## TASK GOAL
Retype every line of the data below, starting with the first and ending with the line that contains "Dostęp do informacji serwisowych", but leave out the pictures.

## SUPPLIED RECORDS
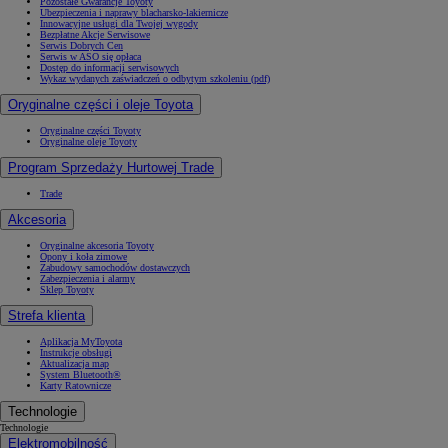
Pozostałe Gwarancje Toyoty
Ubezpieczenia i naprawy blacharsko-lakiernicze
Innowacyjne usługi dla Twojej wygody
Bezpłatne Akcje Serwisowe
Serwis Dobrych Cen
Serwis w ASO się opłaca
Dostęp do informacji serwisowych
Wykaz wydanych zaświadczeń o odbytym szkoleniu (pdf)
Oryginalne części i oleje Toyota
Oryginalne części Toyoty
Oryginalne oleje Toyoty
Program Sprzedaży Hurtowej Trade
Trade
Akcesoria
Oryginalne akcesoria Toyoty
Opony i koła zimowe
Zabudowy samochodów dostawczych
Zabezpieczenia i alarmy
Sklep Toyoty
Strefa klienta
Aplikacja MyToyota
Instrukcje obsługi
Aktualizacja map
System Bluetooth®
Karty Ratownicze
Technologie
Technologie
Elektromobilność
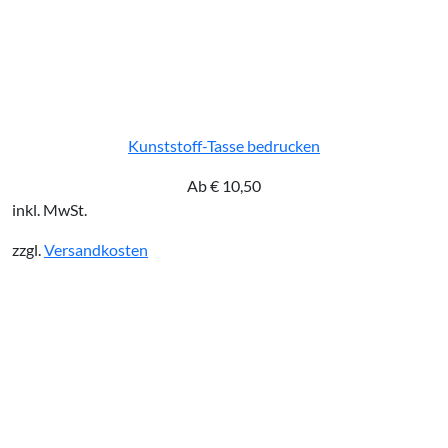
Kunststoff-Tasse bedrucken
Ab
€
10,50
inkl. MwSt.
zzgl.
Versandkosten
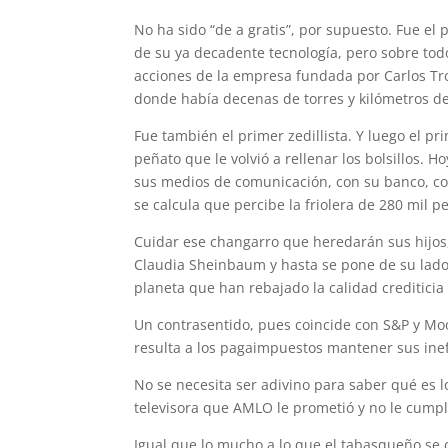
No ha sido “de a gratis”, por supuesto. Fue el
de su ya decadente tecnología, pero sobre todo
acciones de la empresa fundada por Carlos Tro
donde había decenas de torres y kilómetros de
Fue también el primer zedillista. Y luego el pr
peñato que le volvió a rellenar los bolsillos. 
sus medios de comunicación, con su banco, co
se calcula que percibe la friolera de 280 mil p
Cuidar ese changarro que heredarán sus hijos, 
Claudia Sheinbaum y hasta se pone de su lado c
planeta que han rebajado la calidad crediticia 
Un contrasentido, pues coincide con S&P y Mood
resulta a los pagaimpuestos mantener sus inefi
No se necesita ser adivino para saber qué es l
televisora que AMLO le prometió y no le cumpl
Igual que lo mucho a lo que el tabasqueño s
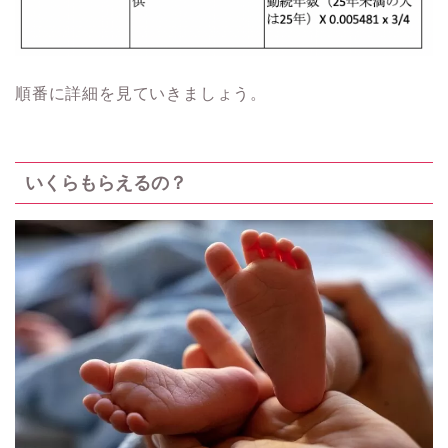
順番に詳細を見ていきましょう。
いくらもらえるの？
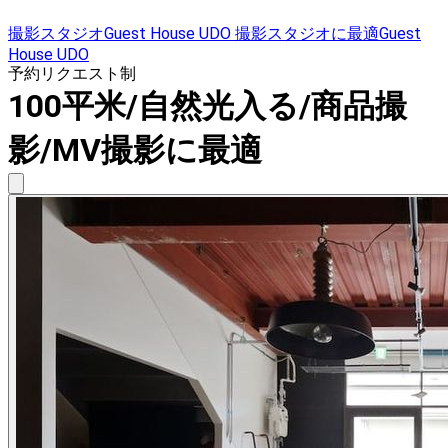
撮影スタジオGuest House UDO 撮影スタジオに最適Guest
House UDO
予約リクエスト制
100平米/自然光入る/商品撮
影/MV撮影に最適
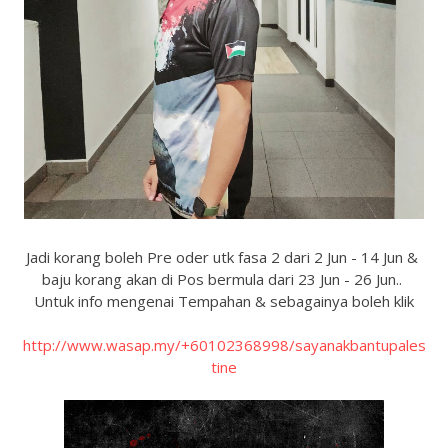
Jadi korang boleh Pre oder utk fasa 2 dari 2 Jun - 14 Jun &
baju korang akan di Pos bermula dari 23 Jun - 26 Jun..
Untuk info mengenai Tempahan & sebagainya boleh klik
http://www.wasap.my/+60102368998/sayanakbantupales
tine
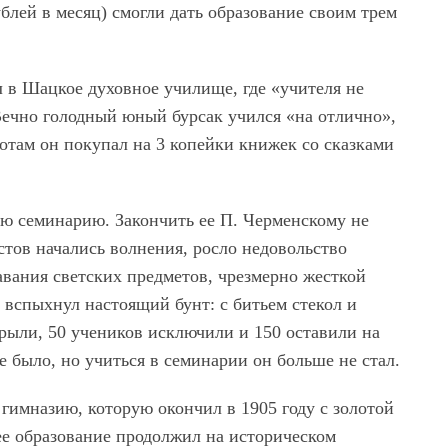
ублей в месяц) смогли дать образование своим трем
 в Шацкое духовное училище, где «учителя не
Вечно голодный юный бурсак учился «на отлично»,
ботам он покупал на 3 копейки книжек со сказками
ую семинарию. Закончить ее П. Черменскому не
стов начались волнения, росло недовольство
вания светских предметов, чрезмерно жесткой
 вспыхнул настоящий бунт: с битьем стекол и
ыли, 50 учеников исключили и 150 оставили на
е было, но учиться в семинарии он больше не стал.
 гимназию, которую окончил в 1905 году с золотой
е образование продолжил на историческом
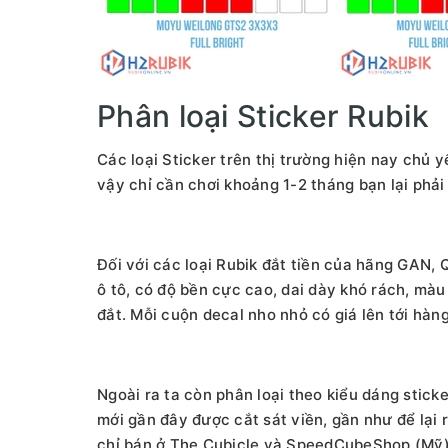
Phân loại Sticker Rubik
Các loại Sticker trên thị trường hiện nay chủ 
vậy chỉ cần chơi khoảng 1-2 tháng bạn lại phải 
Đối với các loại Rubik đắt tiền của hãng GAN, 
ô tô, có độ bền cực cao, dai dày khó rách, màu
đắt. Mỗi cuộn decal nho nhỏ có giá lên tới hàn
Ngoài ra ta còn phân loại theo kiểu dáng sticke
mới gần đây được cắt sát viền, gần như để lại rấ
chỉ bán ở The Cubicle và SpeedCubeShop (Mỹ). 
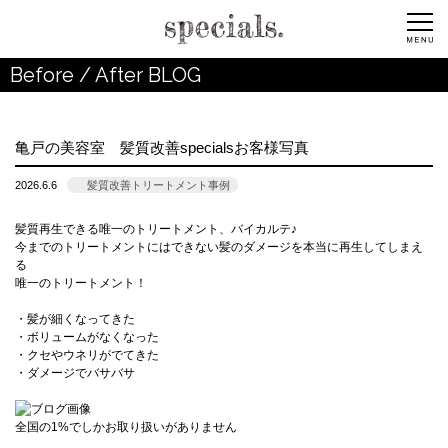
Before / After BLOG
亀戸の美容室 髪質改善specialsお客様写真
2026.6.6
髪質改善トリートメント事例
髪質再生できる唯一のトリートメント、バイカルテ♪
今までのトリートメントにはできない髪のダメージを本当に再生してしまえ
る
唯一のトリートメント！
・髪が細くなってきた
・ボリュームがなくなった
・クセやウネリがでてきた
・ダメージでバサバサ
全国の1%でしかお取り扱いがありません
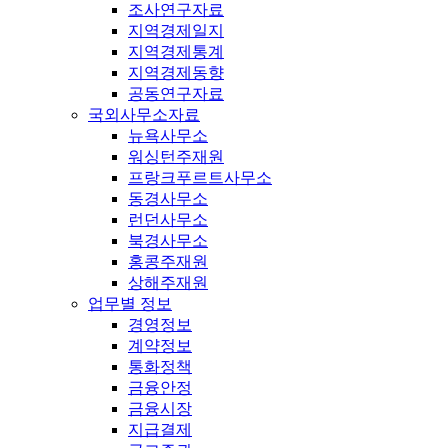
조사연구자료
지역경제일지
지역경제통계
지역경제동향
공동연구자료
국외사무소자료
뉴욕사무소
워싱턴주재원
프랑크푸르트사무소
동경사무소
런던사무소
북경사무소
홍콩주재원
상해주재원
업무별 정보
경영정보
계약정보
통화정책
금융안정
금융시장
지급결제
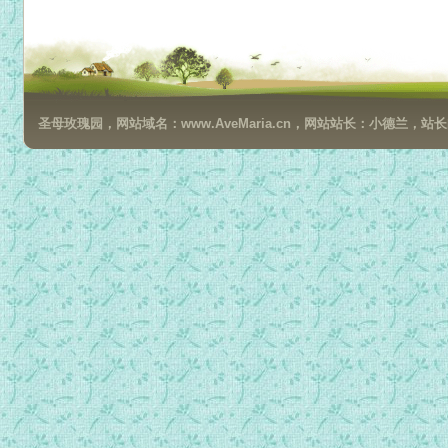
睡梦乡故事_24）小庄难忘的一天.mp3
睡梦乡故事_25）阿善与小雪球.mp3
睡梦乡故事_26）王子的婚礼.mp3
睡梦乡故事_27）无知的财主.mp3
圣母玫瑰园，网站域名：www.AveMaria.cn，网站站长：小德兰，站长邮箱：da
睡梦乡故事_28）恩宝的便当.mp3
睡梦乡故事_29）撒该最快乐的一天.mp3
睡梦乡故事_30）翠玉花瓶.mp3
睡梦乡故事_31）佳佳的故事.mp3
睡梦乡故事_32）小彭的洋娃娃.mp3
睡梦乡故事_33）十字架的故事.mp3
睡梦乡故事_34）耶稣复活.mp3
睡梦乡故事_35）天堂门外.mp3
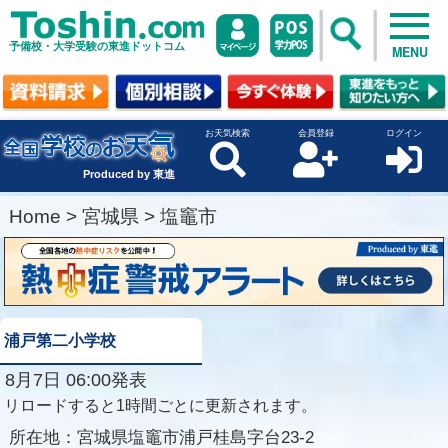
予備校・大学受験の東進ドットコム
MENU
お天気検索
会員登録
ログイン
Produced by 東進
Home
>
宮城県
>
塩竈市
浦戸第二小学校
8月7日 06:00発表
リロードすると1時間ごとに更新されます。
所在地：
宮城県塩竈市浦戸桂島字台23-2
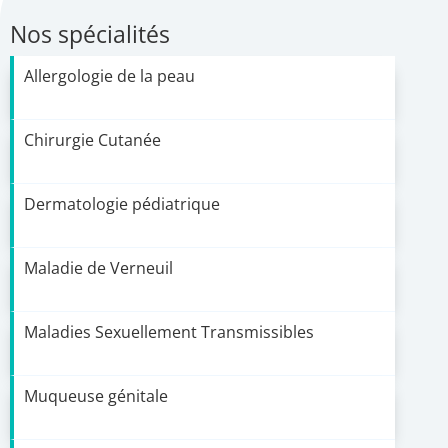
Nos spécialités
Allergologie de la peau
Chirurgie Cutanée
Dermatologie pédiatrique
Maladie de Verneuil
Maladies Sexuellement Transmissibles
Muqueuse génitale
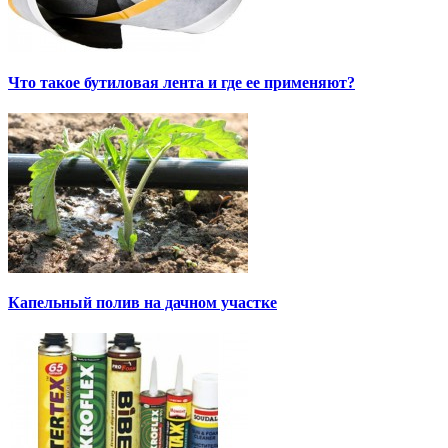
Что такое бутиловая лента и где ее применяют?
Капельный полив на дачном участке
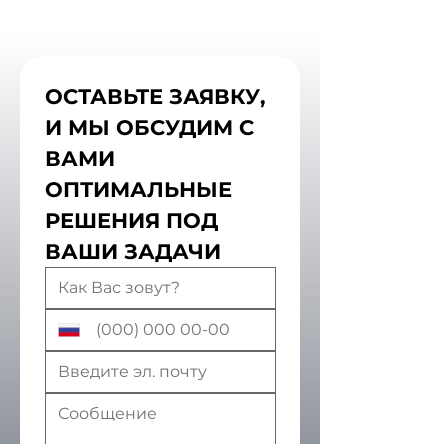
ОСТАВЬТЕ ЗАЯВКУ, 
И МЫ ОБСУДИМ С 
ВАМИ 
ОПТИМАЛЬНЫЕ 
РЕШЕНИЯ ПОД 
ВАШИ ЗАДАЧИ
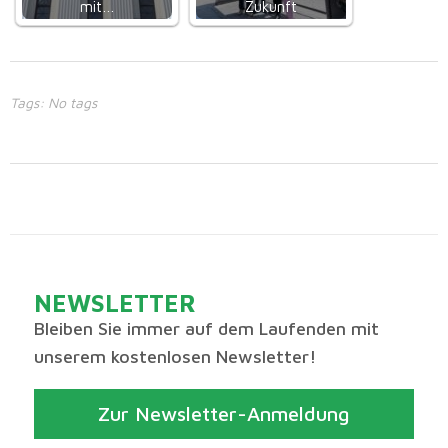
mit…
Zukunft
Tags: No tags
NEWSLETTER
Bleiben Sie immer auf dem Laufenden mit
unserem kostenlosen Newsletter!
Zur Newsletter-Anmeldung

## RESPONSE TO THIS TASK
Pozostałe Gwarancje Toyoty
Ubezpieczenia i naprawy blacharsko-lakiernicze
Innowacyjne usługi dla Twojej wygody
Bezpłatne Akcje Serwisowe
Serwis Dobrych Cen
Serwis w ASO się opłaca
Dostęp do informacji serwisowych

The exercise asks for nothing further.